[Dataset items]
BEGIN

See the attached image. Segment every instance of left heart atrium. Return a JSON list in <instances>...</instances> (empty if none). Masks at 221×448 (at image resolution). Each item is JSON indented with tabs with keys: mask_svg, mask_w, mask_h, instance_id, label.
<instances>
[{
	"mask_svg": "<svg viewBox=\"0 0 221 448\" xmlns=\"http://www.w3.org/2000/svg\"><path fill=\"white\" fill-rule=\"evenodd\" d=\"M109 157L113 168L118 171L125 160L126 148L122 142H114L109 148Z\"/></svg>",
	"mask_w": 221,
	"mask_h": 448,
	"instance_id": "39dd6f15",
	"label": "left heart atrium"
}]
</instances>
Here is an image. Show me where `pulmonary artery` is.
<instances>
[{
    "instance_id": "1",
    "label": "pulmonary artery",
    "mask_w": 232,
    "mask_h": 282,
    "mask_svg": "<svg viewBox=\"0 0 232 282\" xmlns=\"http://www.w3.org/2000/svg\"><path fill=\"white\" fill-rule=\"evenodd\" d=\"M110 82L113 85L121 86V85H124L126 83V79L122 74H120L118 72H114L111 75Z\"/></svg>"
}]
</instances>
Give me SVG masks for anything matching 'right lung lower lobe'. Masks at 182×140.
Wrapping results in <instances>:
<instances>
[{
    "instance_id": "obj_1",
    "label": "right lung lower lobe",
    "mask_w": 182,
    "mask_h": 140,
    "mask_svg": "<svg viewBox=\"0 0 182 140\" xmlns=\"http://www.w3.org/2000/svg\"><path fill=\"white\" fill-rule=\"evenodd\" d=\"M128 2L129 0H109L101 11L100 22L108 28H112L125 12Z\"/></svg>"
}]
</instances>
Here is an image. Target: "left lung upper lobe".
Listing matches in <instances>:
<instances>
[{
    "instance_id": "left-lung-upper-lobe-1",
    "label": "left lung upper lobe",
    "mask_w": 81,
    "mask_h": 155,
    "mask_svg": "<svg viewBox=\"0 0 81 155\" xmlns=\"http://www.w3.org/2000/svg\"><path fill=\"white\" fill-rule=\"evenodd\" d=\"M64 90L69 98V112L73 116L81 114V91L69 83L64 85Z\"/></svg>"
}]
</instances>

END

(Instructions to follow): What goes in the answer is the run of lines from the one holding "Here is an image. Show" to the end of the entries, reproduced exactly and with nothing else.

(Response for this exercise):
Here is an image. Show me where `pulmonary artery` is.
<instances>
[{
    "instance_id": "1",
    "label": "pulmonary artery",
    "mask_w": 232,
    "mask_h": 282,
    "mask_svg": "<svg viewBox=\"0 0 232 282\" xmlns=\"http://www.w3.org/2000/svg\"><path fill=\"white\" fill-rule=\"evenodd\" d=\"M110 82L113 85L121 86V85H124L126 83V79L122 74H120L118 72H114L111 75Z\"/></svg>"
}]
</instances>
Give me SVG masks for anything matching 'right lung lower lobe'. Masks at 182×140.
Wrapping results in <instances>:
<instances>
[{
    "instance_id": "obj_1",
    "label": "right lung lower lobe",
    "mask_w": 182,
    "mask_h": 140,
    "mask_svg": "<svg viewBox=\"0 0 182 140\" xmlns=\"http://www.w3.org/2000/svg\"><path fill=\"white\" fill-rule=\"evenodd\" d=\"M128 2L129 0H109L101 11L100 22L108 28H112L125 12Z\"/></svg>"
}]
</instances>
Here is an image. Target: "left lung upper lobe".
Listing matches in <instances>:
<instances>
[{
    "instance_id": "left-lung-upper-lobe-1",
    "label": "left lung upper lobe",
    "mask_w": 81,
    "mask_h": 155,
    "mask_svg": "<svg viewBox=\"0 0 81 155\" xmlns=\"http://www.w3.org/2000/svg\"><path fill=\"white\" fill-rule=\"evenodd\" d=\"M64 90L69 98V112L73 116L81 114V91L69 83L64 85Z\"/></svg>"
}]
</instances>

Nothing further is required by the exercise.